混迷の中(5)

文字数 3,678文字

 再び暗闇におおわれた。
 いったい外で何が起こったのか、あまりの衝撃音と揺れに尋常ではない何かが起きたことだけは分かった。しかし狭いホールの中、情報がなく視界も奪われた現状では戸惑うことしかできない。
「おい、みんな生きてるか」
 そんな隊員の不安を敏感に察してウトウが声を張り上げた。
「またすぐに電源が切り替わって灯りが点くから、そのまま動かず待機してろ。ただ天井からぽろぽろ石が降ってくるから頭の上にきたら避けろよ」
 隊員たちはその声に少し安堵した。待っていれば何とかなりそうな気がした。
 やがて、しばらくして照明が復旧した。それほど強い光ではなかったが昼白色の光がまぶしく目に染みた。
「おいっ!何だありゃ!」どこからか強い情動をともなう声が聞こえた。とっさにその方向に目を向けると屋内の上部に黒い霧がただよっていた。更に地震でできた亀裂や穴から次々に黒い煙が噴き出て、その霧に向かって立ち上っていた。霧は次第に濃くなり、やがて部分々々凝固していき、分裂して、数多くの円盤を作っていった。
「ケガレだ!」誰かが叫んだ。
 ここにいる多くの者は実際にケガレに対したことはない。しかし座学でも訓練でもその形状や様子に関しては多くの時間を割いて知識を注入されていた。だから目の前にあるそれがケガレであることはその場にいる全員が分かった。

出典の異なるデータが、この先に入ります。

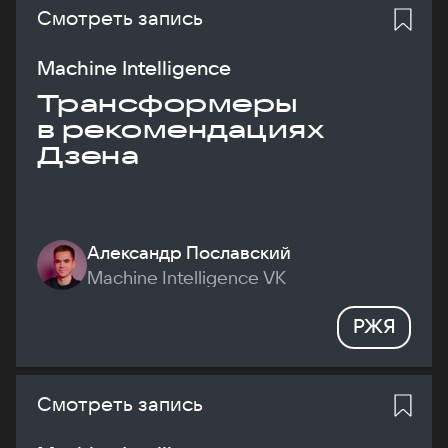
Смотреть запись
Machine Intelligence
Трансформеры
в рекомендациях
Дзена
Александр Пославский
Machine Intelligence VK
РЖЯ
Смотреть запись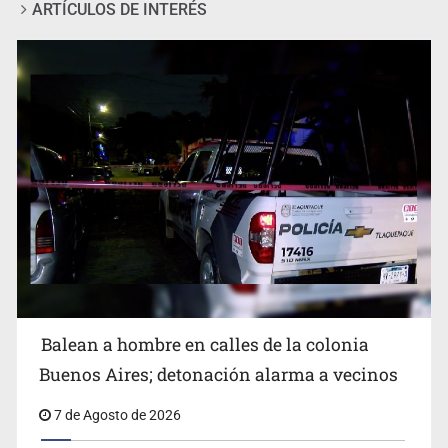
ARTÍCULOS DE INTERÉS
SCJN ordena al Congreso de Jalisco eliminar la
adopción simple
Balean a hombre en calles de la colonia
Buenos Aires; detonación alarma a vecinos
7 de Agosto de 2026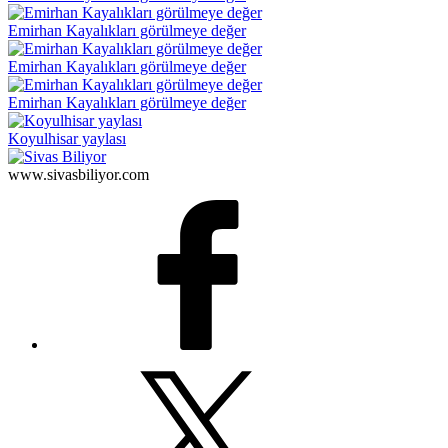
Emirhan Kayalıkları görülmeye değer
Emirhan Kayalıkları görülmeye değer
Emirhan Kayalıkları görülmeye değer
Koyulhisar yaylası
www.sivasbiliyor.com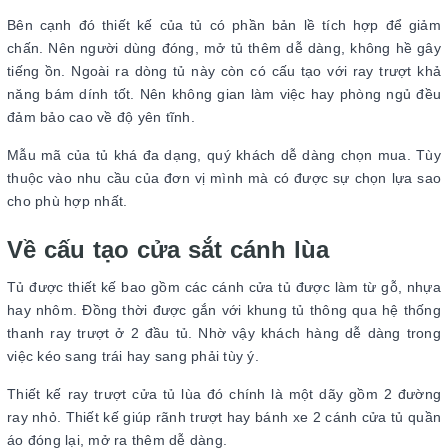
Bên cạnh đó thiết kế của tủ có phần bản lề tích hợp để giảm
chấn. Nên người dùng đóng, mở tủ thêm dễ dàng, không hề gây
tiếng ồn. Ngoài ra dòng tủ này còn có cấu tạo với ray trượt khả
năng bám dính tốt. Nên không gian làm việc hay phòng ngủ đều
đảm bảo cao về độ yên tĩnh.
Mẫu mã của tủ khá đa dạng, quý khách dễ dàng chọn mua. Tùy
thuộc vào nhu cầu của đơn vị mình mà có được sự chọn lựa sao
cho phù hợp nhất.
Về cấu tạo cửa sắt cánh lùa
Tủ được thiết kế bao gồm các cánh cửa tủ được làm từ gỗ, nhựa
hay nhôm. Đồng thời được gắn với khung tủ thông qua hệ thống
thanh ray trượt ở 2 đầu tủ. Nhờ vậy khách hàng dễ dàng trong
việc kéo sang trái hay sang phải tùy ý.
Thiết kế ray trượt cửa tủ lùa đó chính là một dãy gồm 2 đường
ray nhỏ. Thiết kế giúp rãnh trượt hay bánh xe 2 cánh cửa tủ quần
áo đóng lại, mở ra thêm dễ dàng.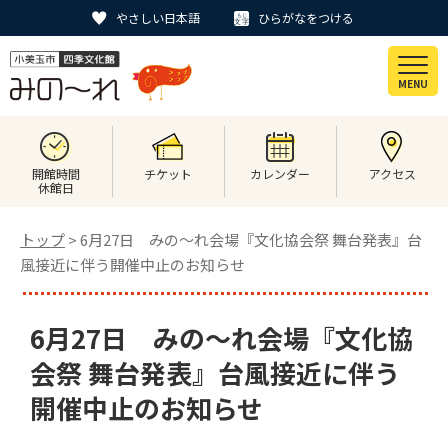
やさしい日本語
ひらがなをつける
MENU
開館時間
チケット
カレンダー
アクセス
休館日
トップ
> 6月27日 みの～れ会場『文化協会祭 舞台発表』台
風接近に伴う開催中止のお知らせ
6月27日 みの～れ会場『文化協
会祭 舞台発表』台風接近に伴う
開催中止のお知らせ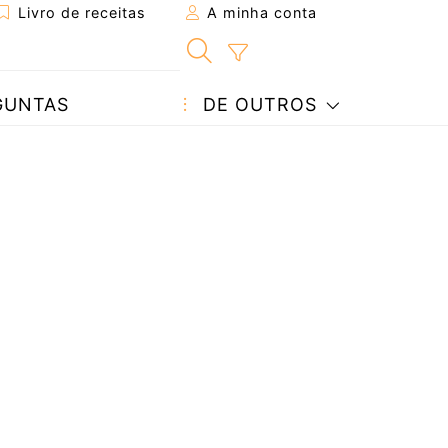
Livro de receitas
A minha conta
GUNTAS
DE OUTROS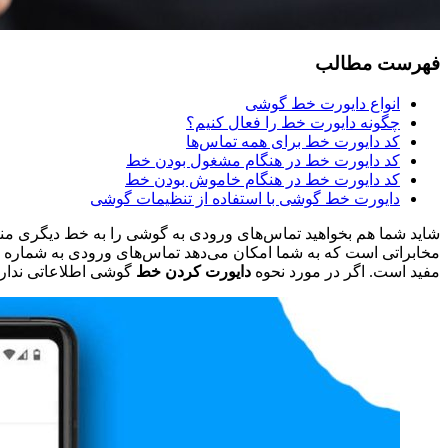
فهرست مطالب
انواع دایورت خط گوشی
چگونه دایورت خط را فعال کنیم؟
کد دایورت خط برای همه تماس‌ها
کد دایورت خط در هنگام مشغول بودن خط
کد دایورت خط در هنگام خاموش بودن خط
دایورت خط گوشی با استفاده از تنظیمات گوشی
شاید شما هم بخواهید تماس‌های ورودی به گوشی را به خط دیگری منتقل
مخابراتی است که به شما امکان می‌دهد تماس‌های ورودی به شماره ت
مفید است. اگر در مورد نحوه
دایورت کردن خط
گوشی اطلاعاتی ندارید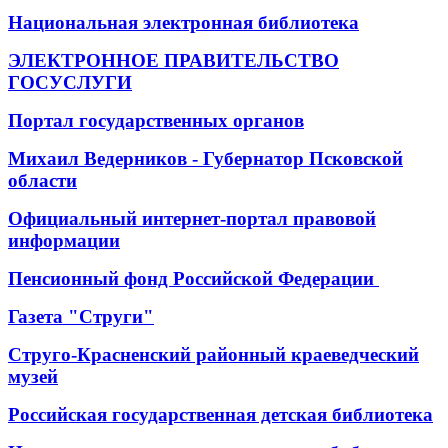
Национальная электронная библиотека
ЭЛЕКТРОННОЕ ПРАВИТЕЛЬСТВО
ГОСУСЛУГИ
Портал государственных органов
Михаил Ведерников - Губернатор Псковской
области
Официальный интернет-портал правовой
информации
Пенсионный фонд Российской Федерации
Газета "Струги"
Струго-Красненский районный краеведческий
музей
Российская государственная детская библиотека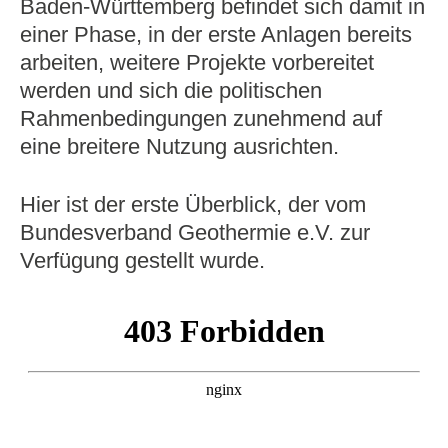
Baden‑Württemberg befindet sich damit in
einer Phase, in der erste Anlagen bereits
arbeiten, weitere Projekte vorbereitet
werden und sich die politischen
Rahmenbedingungen zunehmend auf
eine breitere Nutzung ausrichten.
Hier ist der erste Überblick, der vom
Bundesverband Geothermie e.V. zur
Verfügung gestellt wurde.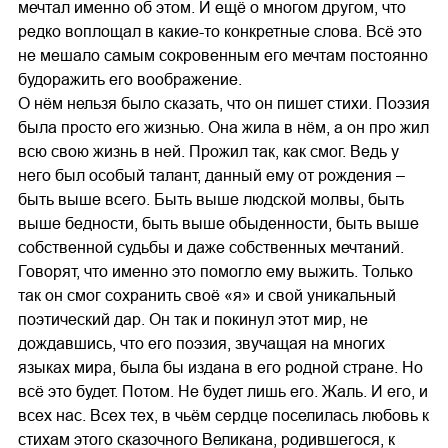
мечтал именно об этом. И ещё о многом другом, что
редко воплощал в какие-то конкретные слова. Всё это
не мешало самым сокровенным его мечтам постоянно
будоражить его воображение.
О нём нельзя было сказать, что он пишет стихи. Поэзия
была просто его жизнью. Она жила в нём, а он про жил
всю свою жизнь в ней. Прожил так, как смог. Ведь у
него был особый талант, данный ему от рождения –
быть выше всего. Быть выше людской молвы, быть
выше бедности, быть выше обыденности, быть выше
собственной судьбы и даже собственных мечтаний.
Говорят, что именно это помогло ему выжить. Только
так он смог сохранить своё «я» и свой уникальный
поэтический дар. Он так и покинул этот мир, не
дождавшись, что его поэзия, звучащая на многих
языках мира, была бы издана в его родной стране. Но
всё это будет. Потом. Не будет лишь его. Жаль. И его, и
всех нас. Всех тех, в чьём сердце поселилась любовь к
стихам этого сказочного Великана, родившегося, к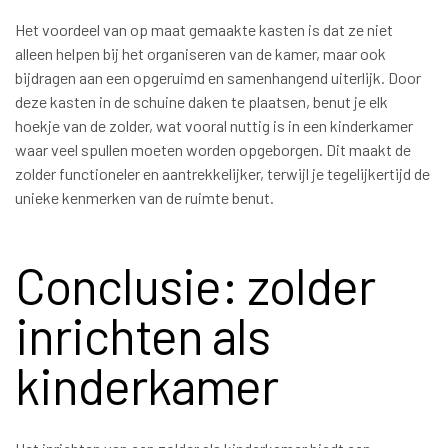
Het voordeel van op maat gemaakte kasten is dat ze niet
alleen helpen bij het organiseren van de kamer, maar ook
bijdragen aan een opgeruimd en samenhangend uiterlijk. Door
deze kasten in de schuine daken te plaatsen, benut je elk
hoekje van de zolder, wat vooral nuttig is in een kinderkamer
waar veel spullen moeten worden opgeborgen. Dit maakt de
zolder functioneler en aantrekkelijker, terwijl je tegelijkertijd de
unieke kenmerken van de ruimte benut.
Conclusie: zolder
inrichten als
kinderkamer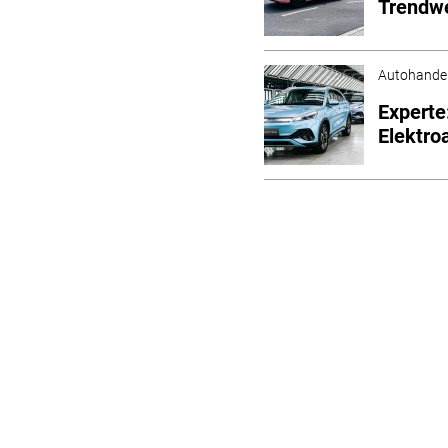
Trendw
Autohande
Experte
Elektro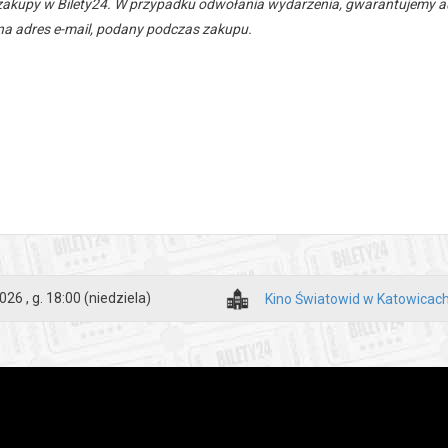
zakupy w Bilety24. W przypadku odwołania wydarzenia, gwarantujemy
a adres e-mail, podany podczas zakupu.
026 , g. 18:00
(niedziela)
Kino Światowid w Katowicac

「前方の者はすぐに下がれ!横に広がり迎撃する。負傷者をすぐさま外に避難させよ。負傷者の退却が済み次第、全員後退する。それまでふん張れ」
 この中で数少ない地上世界の生き残りでケガレに遭遇したこともあるウトウが指示を発した。
「ケガレが固体化したらすぐに撃て。やつらの動きは直線的だ。もし向かってきてもよく見て撃破しろ。逃げるな。逃げると確実に殺られるぞ」
 そのウトウの声に全員が覚悟を決めてHKIー500を構え直した。
 ノスリは班長として自分の班の班員の安否が気になった。このままタカシを連れて逃げるべきかとも思ったが、ケガレが出現した緊急事態に背を向けるわけにもいかない気がしていた。だからつかんでいたタカシの上着のえり首を離した。そこに屋内から負傷兵を引きずりつつ通路に入ってきた兵士がいた。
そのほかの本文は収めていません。